Saudi Arabia has announced $1billion in funding for Richard Branson’s Virgin Galactic space tourism company.
The investment was unveiled at a business summit in the Saudi capital of Riyadh with Branson saying the company is now ‘months away’ from sending people to space.
Meanwhile sister company Virgin Orbit is ready to launch its first satellites into space, he added.
The funding is just the latest forward-looking move by the Arab kingdom’s new Crown Prince Mohammed bin Salman.
Saudi’s crown prince Mohammed bin Salman (right) announced the Arab kingdom will be investing $1billion in Richard Branson’s Virgin Galactic space tourism firm
Branson said the new money means his company is just ‘months away’ from putting people into space, while Virgin Orbit is about to launch its first satellites
Earlier this week he announced he will be returning the country to ‘moderate Islam’, after lifting the driving ban on women last month.
It also comes after Branson announced his own investment in the Red Sea project which aims to turn 50 Saudi islands into luxury tourist destinations.
Speaking about the investment in his companies, Branson said: ‘This will enable us to develop the next generation of satellite launches and accelerate our programme for point to point supersonic space travel.’
Branson last year unveiled a new commercial spaceship in a ceremony in California, with his company stressing that commercial space flights would not be available until they could be done safely.
The company’s efforts faced a major setback when the first version of the SpaceShipTwo disintegrated over California’s Mojave Desert in October 2014, with investigators blaming premature brake deployment during the test flight.
Saudi Arabia’s investment appears to be part of a collaboration with Branson, who praised the kingdom’s economic and social reforms spearheaded by Crown Prince Mohammed bin Salman.
It comes after Branson announced he would be investing in a Saudi tourism venture aimed at transforming 50 Red Sea islands into luxury tourist destinations
‘I am so excited about Saudi Arabia,’ Branson told the Future Investment Initiative.
‘Last time I looked at audience I could only see men.
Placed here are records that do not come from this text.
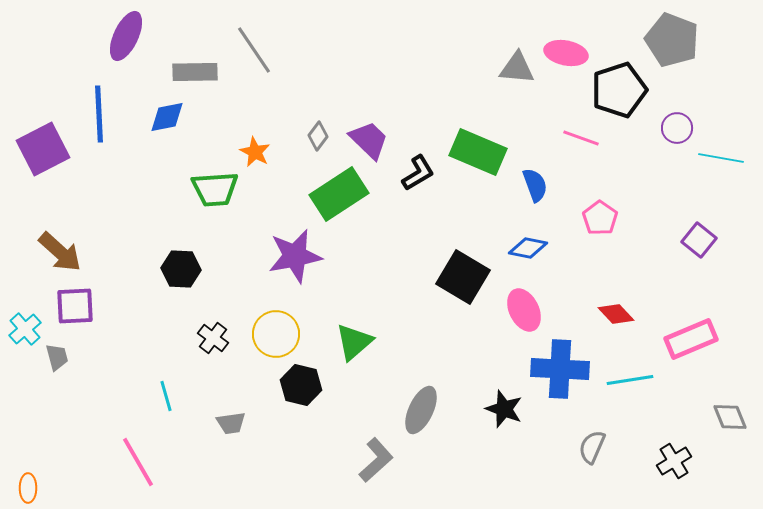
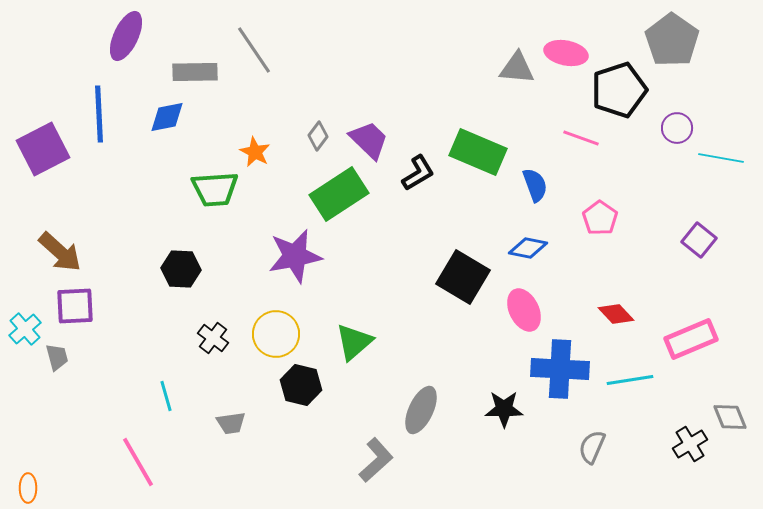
gray pentagon at (672, 40): rotated 14 degrees clockwise
black star at (504, 409): rotated 21 degrees counterclockwise
black cross at (674, 461): moved 16 px right, 17 px up
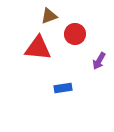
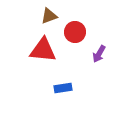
red circle: moved 2 px up
red triangle: moved 5 px right, 2 px down
purple arrow: moved 7 px up
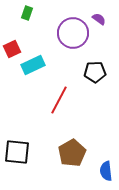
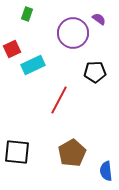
green rectangle: moved 1 px down
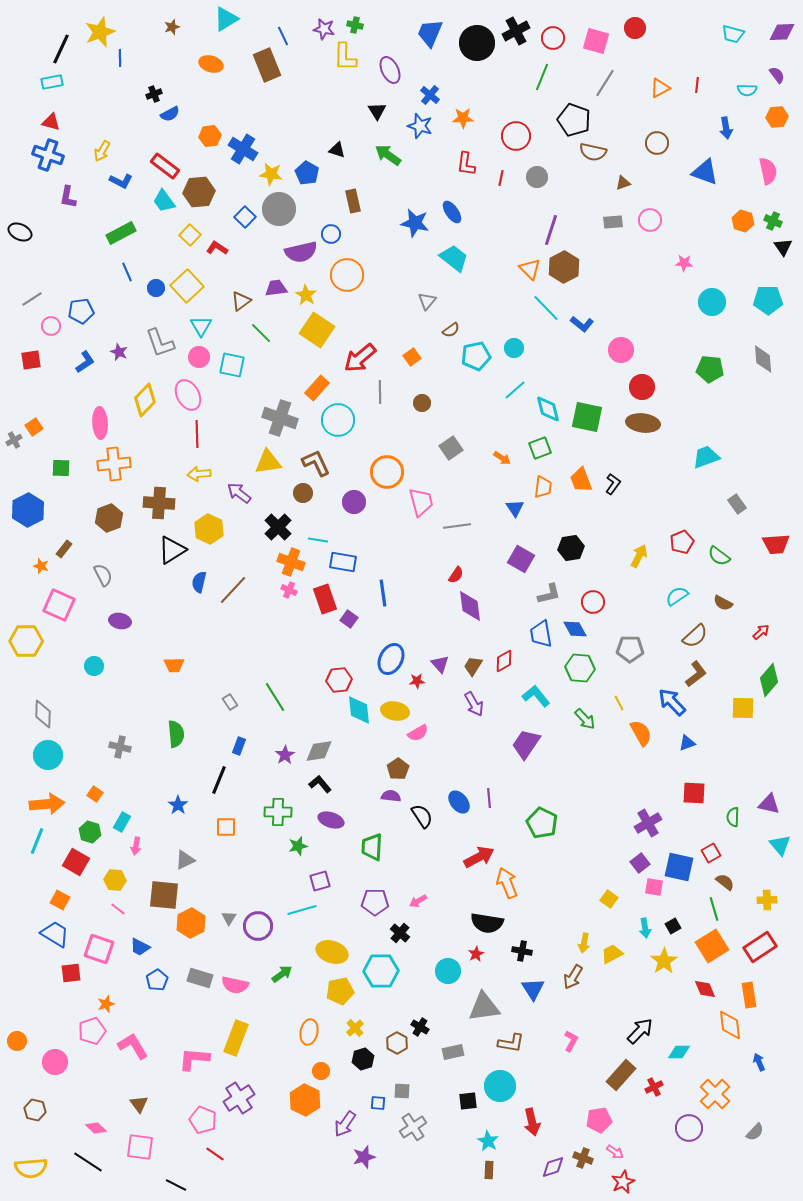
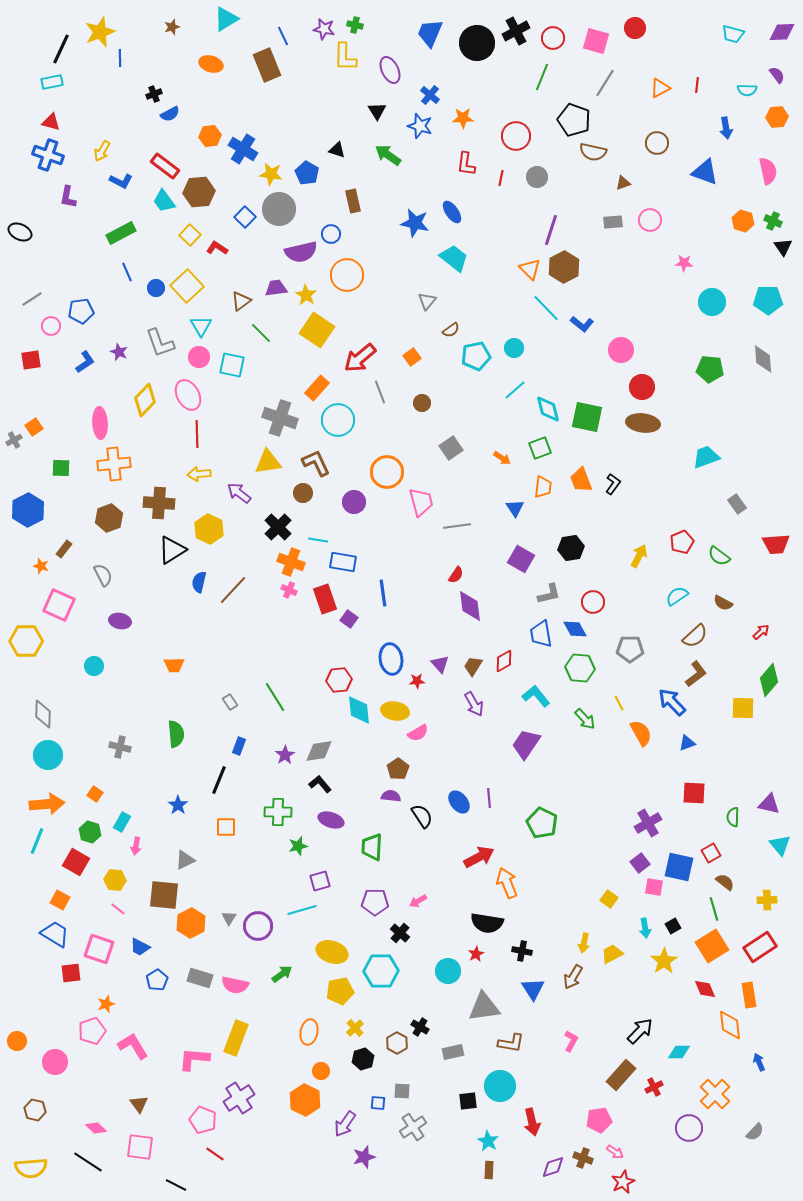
gray line at (380, 392): rotated 20 degrees counterclockwise
blue ellipse at (391, 659): rotated 36 degrees counterclockwise
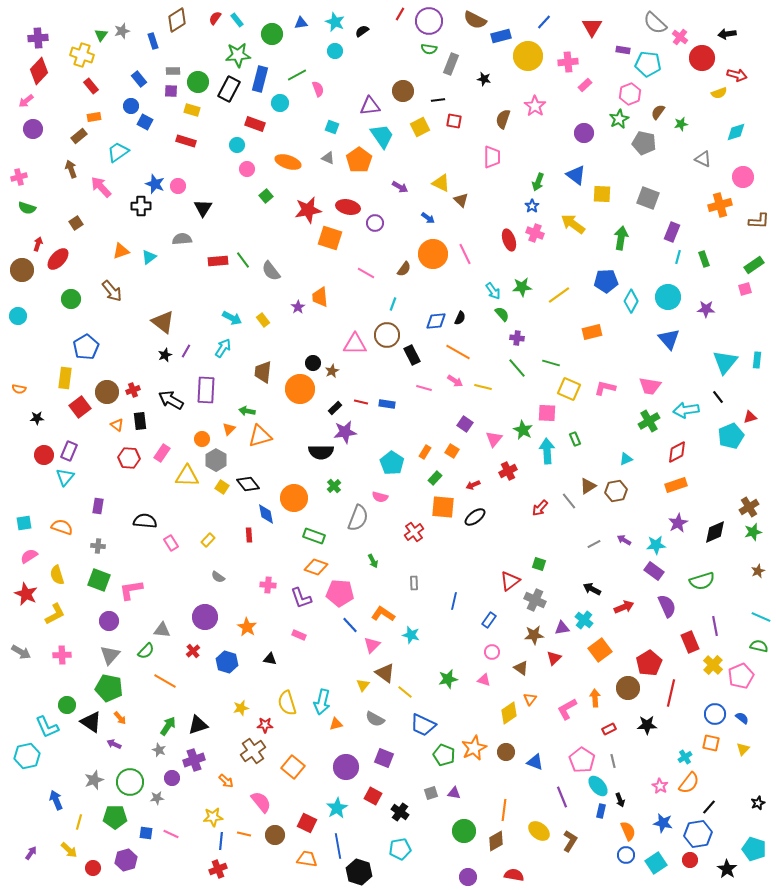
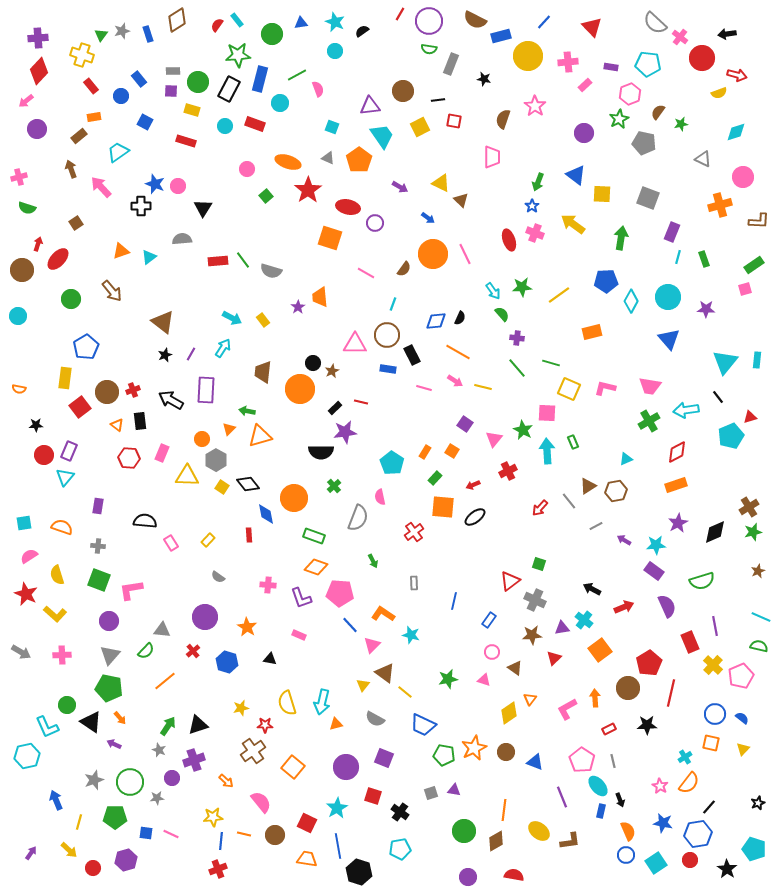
red semicircle at (215, 18): moved 2 px right, 7 px down
red triangle at (592, 27): rotated 15 degrees counterclockwise
blue rectangle at (153, 41): moved 5 px left, 7 px up
purple rectangle at (623, 50): moved 12 px left, 17 px down
blue circle at (131, 106): moved 10 px left, 10 px up
purple circle at (33, 129): moved 4 px right
cyan circle at (237, 145): moved 12 px left, 19 px up
red star at (308, 210): moved 20 px up; rotated 24 degrees counterclockwise
gray semicircle at (271, 271): rotated 35 degrees counterclockwise
purple line at (186, 351): moved 5 px right, 3 px down
blue rectangle at (387, 404): moved 1 px right, 35 px up
black star at (37, 418): moved 1 px left, 7 px down
green rectangle at (575, 439): moved 2 px left, 3 px down
pink rectangle at (162, 453): rotated 12 degrees counterclockwise
pink semicircle at (380, 497): rotated 63 degrees clockwise
gray line at (594, 544): moved 2 px right, 18 px up
yellow L-shape at (55, 614): rotated 70 degrees clockwise
brown star at (534, 635): moved 2 px left
brown triangle at (521, 668): moved 6 px left
orange line at (165, 681): rotated 70 degrees counterclockwise
green pentagon at (444, 755): rotated 10 degrees counterclockwise
purple triangle at (454, 793): moved 3 px up
red square at (373, 796): rotated 12 degrees counterclockwise
brown L-shape at (570, 841): rotated 50 degrees clockwise
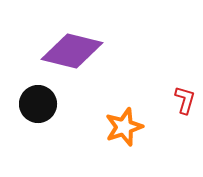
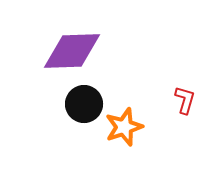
purple diamond: rotated 16 degrees counterclockwise
black circle: moved 46 px right
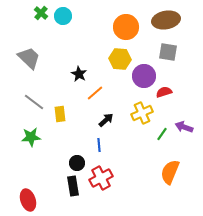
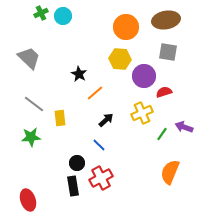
green cross: rotated 24 degrees clockwise
gray line: moved 2 px down
yellow rectangle: moved 4 px down
blue line: rotated 40 degrees counterclockwise
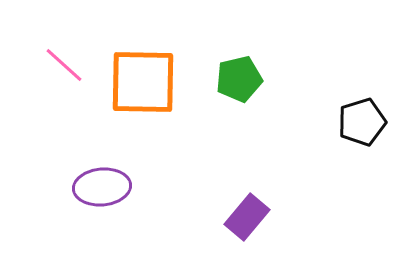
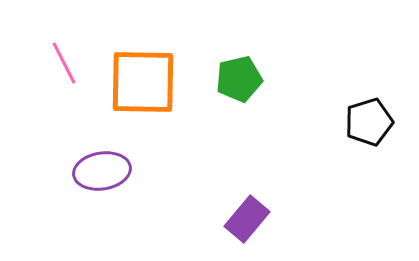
pink line: moved 2 px up; rotated 21 degrees clockwise
black pentagon: moved 7 px right
purple ellipse: moved 16 px up; rotated 4 degrees counterclockwise
purple rectangle: moved 2 px down
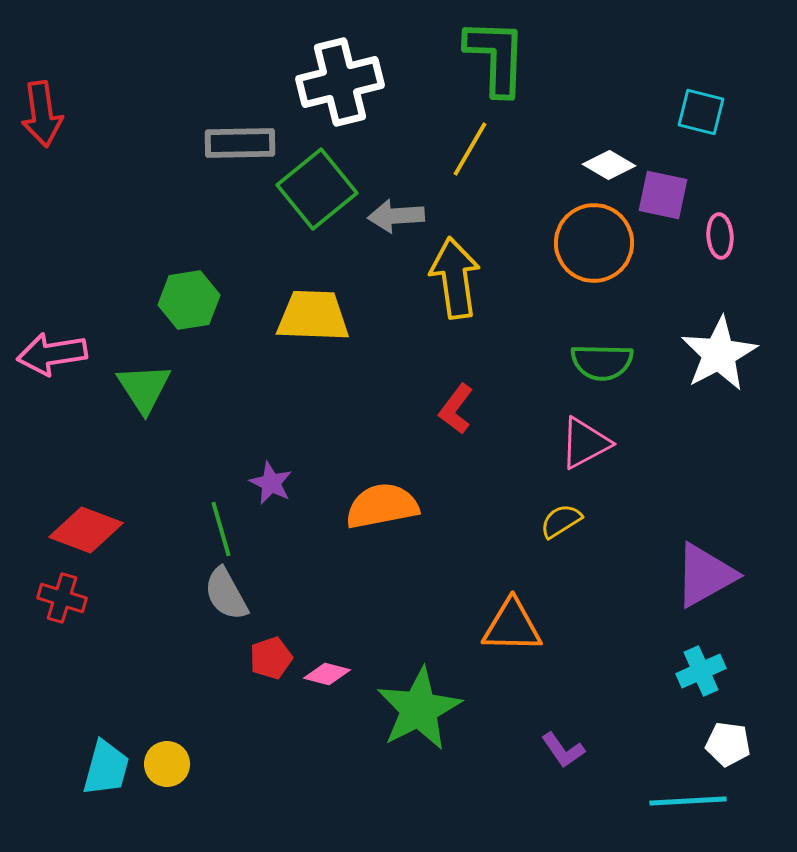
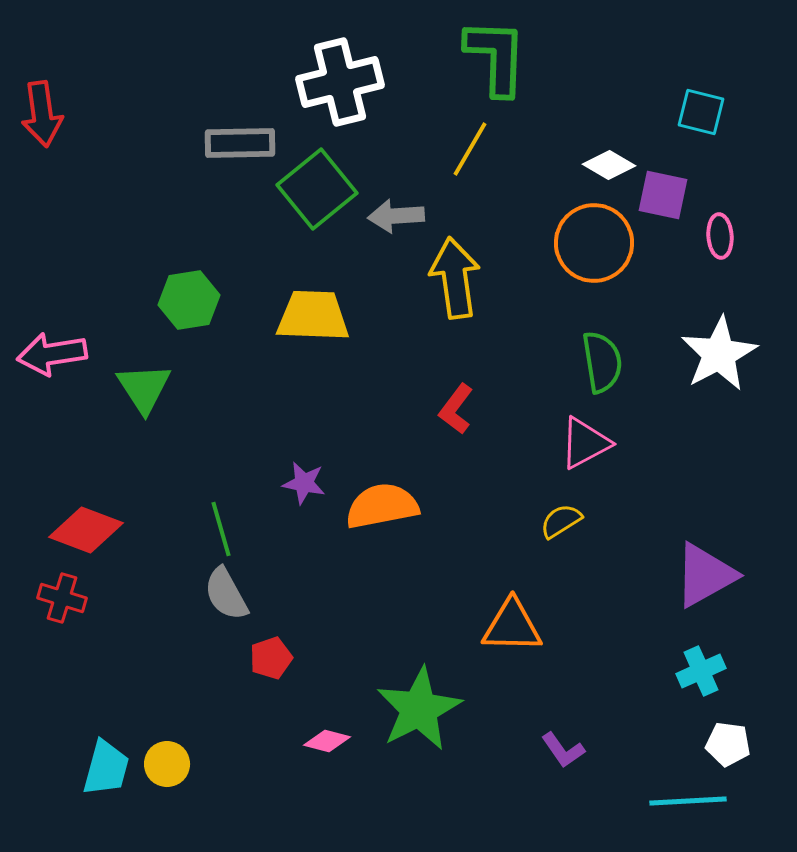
green semicircle: rotated 100 degrees counterclockwise
purple star: moved 33 px right; rotated 15 degrees counterclockwise
pink diamond: moved 67 px down
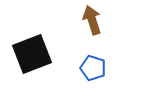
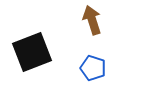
black square: moved 2 px up
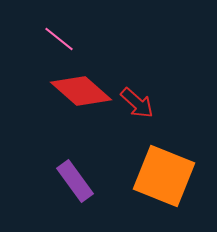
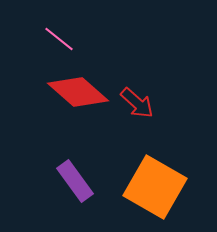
red diamond: moved 3 px left, 1 px down
orange square: moved 9 px left, 11 px down; rotated 8 degrees clockwise
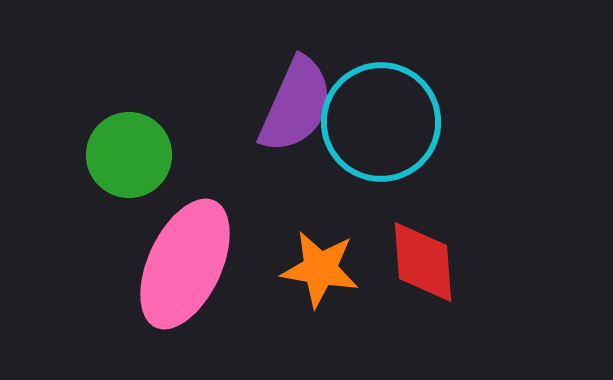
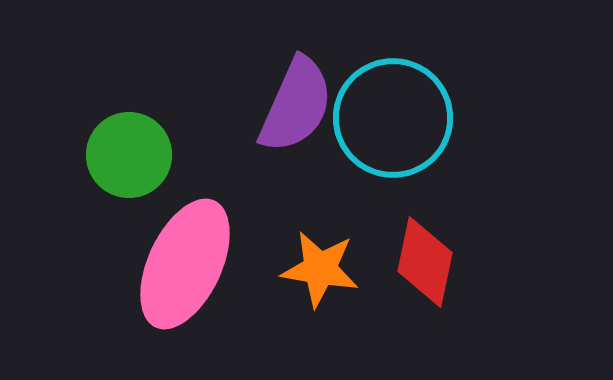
cyan circle: moved 12 px right, 4 px up
red diamond: moved 2 px right; rotated 16 degrees clockwise
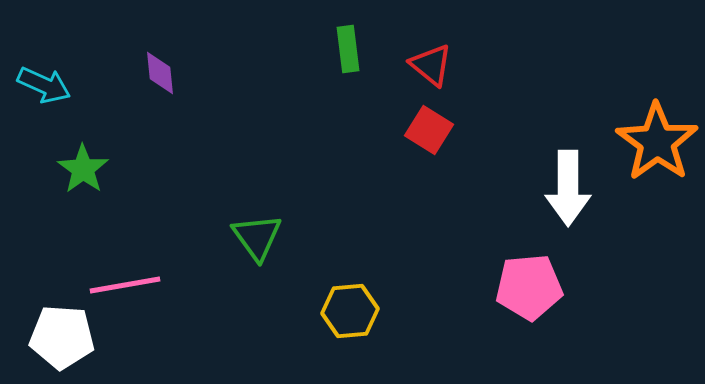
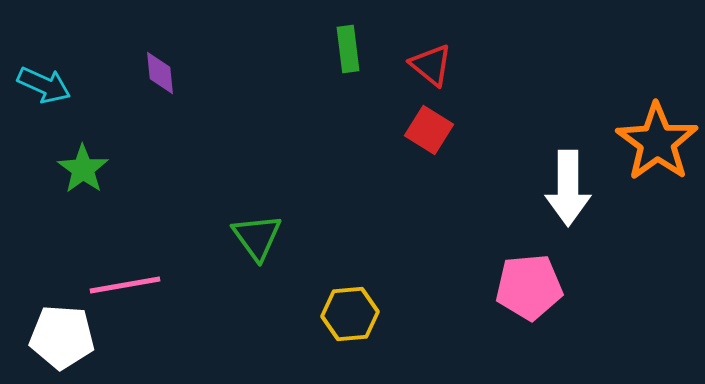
yellow hexagon: moved 3 px down
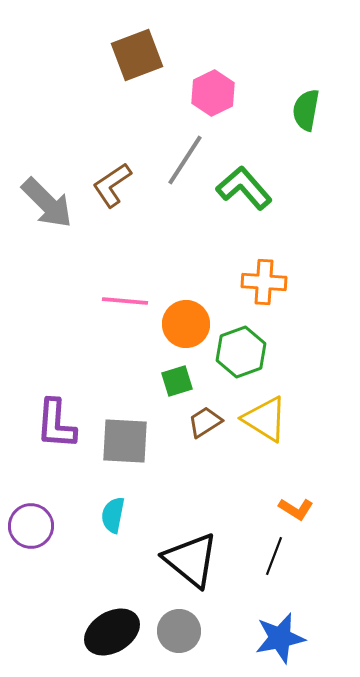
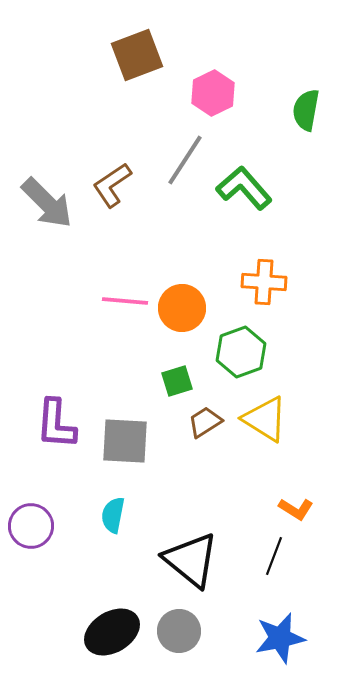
orange circle: moved 4 px left, 16 px up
Now I look out and see men and women siting together.’
Salman, 32, has led a series of drastic social and political reforms in Saudi Arabia since taking over from his older cousin Mohammed bin Nayef, 57, in July.
Nayef was ousted as heir apparent to the throne amid rumors that he had failed to seek help for an addiction to painkillers.
It now seems that Salman was brought in as a young face to push through a reform agenda aimed at dragging the conservative Muslim kingdom into the 21st century.
Also this week Salman announced that the kingdom is in the process of creating a new city with help from the likes of Amazon, Alibaba and Airbus.
Neom, as the project has been called, is due to open in 2025 but could begin operating as early as 2020, he said.
The projects are all aimed at ending his kingdom’s dependence on oil money as the world moves away from fossil fuels and on to more sustainable alternatives.